Lynn McGarvey, a professor with the department of elementary education, said the inquiry-based math methods that have been heavily criticized by parents could yield positive long-term results.
“What the parents are seeing in their children’s homework activities, especially in Grades 1, 2 and 3, are really focusing on the understanding side,” she said. “So even though they might be problem solving in different ways, it’s trying to help children understand mathematics better. And if they understand it better, then that recall will come a lot easier in the long run.”
McGarvey pores through research on education and teaches other educators how to teach math to kids.
She said research shows that drilling facts with flash cards and recitation does not always work, and that many adults do not have efficient recall when it comes to multiplication and division.

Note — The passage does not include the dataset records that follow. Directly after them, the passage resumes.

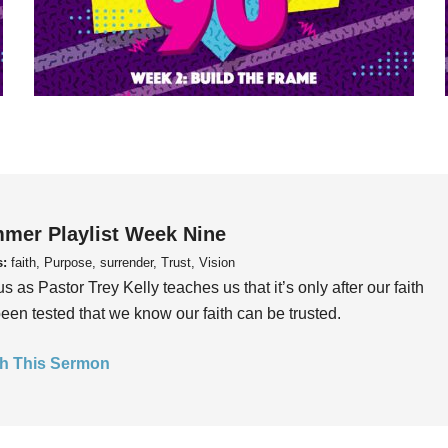
mer Playlist Week Nine
s:
faith, Purpose, surrender, Trust, Vision
us as Pastor Trey Kelly teaches us that it’s only after our faith
een tested that we know our faith can be trusted.
h This Sermon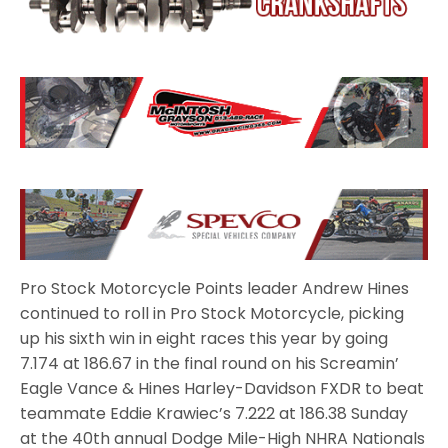
Pro Stock Motorcycle Points leader Andrew Hines
continued to roll in Pro Stock Motorcycle, picking
up his sixth win in eight races this year by going
7.174 at 186.67 in the final round on his Screamin’
Eagle Vance & Hines Harley-Davidson FXDR to beat
teammate Eddie Krawiec’s 7.222 at 186.38 Sunday
at the 40th annual Dodge Mile-High NHRA Nationals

The inquiry-based method aims to help children solve problems in a variety of different ways in early grades to foster a deeper understanding that may lead to a greater appreciation for math later in life.
“For a hundred years we’ve known that just drilling facts is not very effective for a large number of children,” she said.
McGarvey said the fact that so many adults are not proficient in math is evidence that the old methods could be improved upon.
“A lot of adults say that they’re not very good at math, or they don’t like math, or they don’t have a math brain – all those sorts of things,” McGarvey said.
“I think the assumption is that just a memorized answer is the best, but we know that a lot of adults don’t have those things memorized.”
She said it’s important for educators to communicate better with parents, and said resources should be available to parents to clearly explain the principals of inquiry-based math.
“I think everybody wants the same things.”
In April, protesters at the Alberta Legislature blasted Alberta Education for moving away from traditional “basic” math instruction in favour of an inquiry-based system that was outlined by the Western and Northern Canadian Protocol and touted in Alberta’s 2009 Inspiring Education initiative.
Alberta Education is in the midst of a two-year curriculum redesign.